Der Fokus auf Schweizer Doppel­bürger bei der Terror­abwehr legt eine krasse Gering­schätzung eines grund­legenden Prinzips des Rechts­staats offen: dass alle Bürgerinnen und Bürger gleich seien.

Denn nichts anderes bedeutet die Möglich­keit, dass allein Doppel­bürgerinnen ausgebürgert werden können: Wer über zwei Pässe verfügt, wer eine Mehrfach­zugehörigkeit hat, eine Migrations­geschichte kennt – der nehme sich in Acht. Für ihn gelten andere Regeln. Er gehört nicht recht dazu und wird nie dazugehören.

Einem Terroristen, dessen Familie schon seit Generationen nur den einen selben Fleck Erde kennt, wird die Schweiz niemals die Staats­bürgerschaft entziehen. Egal, wie viele Menschen er tötet. Egal, wie sehr «sein Verhalten den Interessen oder dem Ansehen der Schweiz» schadet, wie es im Bürgerrechtsgesetz heisst.

Heute ist jede dritte Ehe binational, ein Viertel der Schweizer haben eine zweite Staats­bürgerschaft. Es handelt sich nicht um die leidliche Ungleich­behandlung von letztlich marginalen Einzel­fällen, sondern um die gesetzlich fest­geschriebene Diskriminierung von mindestens einem Viertel der Schweizer.

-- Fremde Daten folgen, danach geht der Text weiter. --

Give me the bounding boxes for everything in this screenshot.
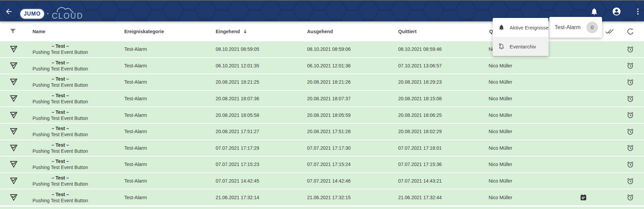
event-name-subtitle: Pushing Test Event Button	[33, 115, 88, 121]
menu-item-active-events[interactable]: Aktive Ereignisse	[493, 18, 549, 37]
event-name-title: – Test –	[51, 60, 69, 66]
event-name: – Test – Pushing Test Event Button	[33, 107, 88, 123]
event-name: – Test – Pushing Test Event Button	[33, 173, 88, 189]
event-name-subtitle: Pushing Test Event Button	[33, 181, 88, 187]
event-incoming-time: 21.06.2021 17:32:14	[216, 189, 259, 205]
column-header-name[interactable]: Name	[33, 21, 45, 41]
svg-text:CLOUD: CLOUD	[52, 12, 83, 20]
table-body: – Test – Pushing Test Event Button Test-…	[0, 41, 644, 206]
alarm-clock-icon[interactable]	[627, 91, 634, 107]
more-vert-icon[interactable]	[633, 7, 643, 16]
event-acknowledged-time: 07.07.2021 14:43:21	[398, 173, 442, 189]
event-acknowledged-time: 21.06.2021 17:32:44	[398, 189, 442, 205]
account-icon[interactable]	[612, 7, 621, 16]
alarm-clock-icon[interactable]	[627, 107, 634, 123]
event-acknowledged-by: Nico Müller	[489, 91, 512, 107]
done-all-icon[interactable]	[605, 21, 614, 41]
cloud-wordmark: CLOUD	[51, 6, 88, 21]
event-name: – Test – Pushing Test Event Button	[33, 74, 88, 90]
event-name-subtitle: Pushing Test Event Button	[33, 164, 88, 170]
back-arrow-icon[interactable]	[4, 7, 14, 16]
event-acknowledged-by: Nico Müller	[489, 173, 512, 189]
alarm-clock-icon[interactable]	[627, 189, 634, 205]
event-acknowledged-icon	[9, 124, 18, 140]
event-category: Test-Alarm	[124, 140, 147, 156]
table-row[interactable]: – Test – Pushing Test Event Button Test-…	[0, 140, 644, 157]
event-archive-page: JUMO · CLOUD Name Ereigniskate	[0, 0, 644, 209]
alarm-clock-icon[interactable]	[627, 74, 634, 90]
bell-icon[interactable]	[589, 7, 599, 16]
alarm-clock-icon[interactable]	[627, 124, 634, 140]
event-acknowledged-icon	[9, 140, 18, 156]
event-name: – Test – Pushing Test Event Button	[33, 91, 88, 107]
event-acknowledged-icon	[9, 156, 18, 172]
event-acknowledged-by: Nico Müller	[489, 58, 512, 74]
sort-descending-icon[interactable]	[243, 29, 248, 34]
alarm-clock-icon[interactable]	[627, 156, 634, 172]
event-name-title: – Test –	[51, 142, 69, 148]
bell-icon	[497, 24, 506, 31]
event-incoming-time: 07.07.2021 17:17:29	[216, 140, 259, 156]
table-row[interactable]: – Test – Pushing Test Event Button Test-…	[0, 91, 644, 107]
table-row[interactable]: – Test – Pushing Test Event Button Test-…	[0, 189, 644, 206]
event-outgoing-time: 20.08.2021 18:21:26	[307, 74, 350, 90]
refresh-icon[interactable]	[626, 21, 635, 41]
bell-clock-icon	[497, 43, 506, 50]
event-incoming-time: 07.07.2021 14:42:45	[216, 173, 259, 189]
event-category: Test-Alarm	[124, 156, 147, 172]
event-name-title: – Test –	[51, 191, 69, 197]
event-acknowledged-by: Nico Müller	[489, 107, 512, 123]
menu-item-label: Eventarchiv	[510, 44, 536, 49]
event-name: – Test – Pushing Test Event Button	[33, 124, 88, 140]
event-acknowledged-icon	[9, 107, 18, 123]
column-header-incoming[interactable]: Eingehend	[216, 21, 248, 41]
event-acknowledged-time: 20.08.2021 18:15:08	[398, 91, 442, 107]
column-header-category[interactable]: Ereigniskategorie	[124, 21, 164, 41]
event-name-subtitle: Pushing Test Event Button	[33, 82, 88, 88]
event-acknowledged-icon	[9, 74, 18, 90]
alarm-clock-icon[interactable]	[627, 58, 634, 74]
event-acknowledged-icon	[9, 41, 18, 57]
event-acknowledged-time: 07.07.2021 17:18:01	[398, 140, 442, 156]
event-outgoing-time: 08.10.2021 08:59:06	[307, 41, 350, 57]
table-row[interactable]: – Test – Pushing Test Event Button Test-…	[0, 156, 644, 173]
calendar-icon[interactable]	[580, 189, 587, 205]
event-name-subtitle: Pushing Test Event Button	[33, 66, 88, 72]
table-row[interactable]: – Test – Pushing Test Event Button Test-…	[0, 173, 644, 190]
event-incoming-time: 20.08.2021 18:07:36	[216, 91, 259, 107]
event-acknowledged-time: 07.10.2021 13:06:57	[398, 58, 442, 74]
event-name-title: – Test –	[51, 76, 69, 82]
event-name: – Test – Pushing Test Event Button	[33, 58, 88, 74]
alarm-clock-icon[interactable]	[627, 41, 634, 57]
column-header-acknowledged[interactable]: Quittiert	[398, 21, 416, 41]
event-name-title: – Test –	[51, 43, 69, 49]
event-name-subtitle: Pushing Test Event Button	[33, 131, 88, 138]
event-name-subtitle: Pushing Test Event Button	[33, 49, 88, 55]
menu-item-event-archive[interactable]: Eventarchiv	[493, 37, 549, 56]
event-acknowledged-icon	[9, 189, 18, 205]
alarm-clock-icon[interactable]	[627, 140, 634, 156]
event-acknowledged-by: Nico Müller	[489, 140, 512, 156]
alarm-clock-icon[interactable]	[627, 173, 634, 189]
event-name: – Test – Pushing Test Event Button	[33, 156, 88, 172]
table-row[interactable]: – Test – Pushing Test Event Button Test-…	[0, 58, 644, 75]
event-incoming-time: 20.08.2021 18:21:25	[216, 74, 259, 90]
table-row[interactable]: – Test – Pushing Test Event Button Test-…	[0, 74, 644, 91]
filter-funnel-icon[interactable]	[9, 21, 17, 41]
event-name-title: – Test –	[51, 158, 69, 164]
events-dropdown-menu: Aktive Ereignisse Eventarchiv	[493, 18, 549, 56]
event-name-subtitle: Pushing Test Event Button	[33, 197, 88, 204]
event-name-title: – Test –	[51, 92, 69, 99]
event-name-title: – Test –	[51, 125, 69, 131]
event-name: – Test – Pushing Test Event Button	[33, 140, 88, 156]
jumo-logo-pill: JUMO	[20, 9, 44, 19]
event-outgoing-time: 07.07.2021 17:17:30	[307, 140, 350, 156]
table-row[interactable]: – Test – Pushing Test Event Button Test-…	[0, 124, 644, 140]
table-row[interactable]: – Test – Pushing Test Event Button Test-…	[0, 107, 644, 124]
event-acknowledged-by: Nico Müller	[489, 156, 512, 172]
filter-chip-panel[interactable]: Test-Alarm 0	[549, 17, 602, 38]
column-header-outgoing[interactable]: Ausgehend	[307, 21, 333, 41]
event-category: Test-Alarm	[124, 58, 147, 74]
filter-chip-label: Test-Alarm	[555, 24, 580, 30]
event-category: Test-Alarm	[124, 173, 147, 189]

Der Entzug der Staats­bürgerschaft als Anti-Terror-Massnahme ist also ein völlig verkehrter Ansatz, zumal man versucht, die vermeintliche Unzulänglich­keit einer allzu milden Strafe mit einer verwaltungs­rechtlichen Mass­nahme zu beheben.

Selbst wenn im Fall Ümit Y. die rechtlichen Formalitäten des Bürgerrechts­gesetzes erfüllt sein sollten, bleibt es doch falsch, feige und nutzlos, einem Bürger die Staats­bürgerschaft zu entziehen.

Die Ausbürgerung ist falsch, weil sie einen unverhältnismässig krassen Eingriff in die Identität eines Menschen darstellt. Die Staats­bürgerschaft ist kein Privileg, sondern ein Recht: das Recht auf Rechte.

Die Ausbürgerung ist feige, weil sie das Problem Terrorismus nicht selber angeht, sondern an einen anderen Staat abschiebt.

Die Ausbürgerung ist nutzlos, weil sie im Kampf gegen den Terror nichts bringt. Der Staat entlässt damit seine Bürger aus ihrem Einfluss- und Kontroll­bereich – und treibt sie in internationale Netzwerke von Terroristen, wie verschiedene Untersuchungen zeigen.

Der Entzug der Staats­bürgerschaft als Anti-Terror-Massnahme – das erinnert weniger an einen modernen Rechts­staat als vielmehr an die mittel­alterliche Methode der Verbannung. Umso schändlicher ist es, dass die erste Ausbürgerung eines Doppel­bürgers überhaupt so leise erfolgt – fast ohne Aufschrei und Widerspruch.

Denn das macht den Rechts­staat ja gerade aus: Selbst wer mit dem Teufel tanzt, darf das grund­legendste aller Rechte nicht verlieren – die Staats­bürgerschaft. Oder eben: das Recht auf Rechte.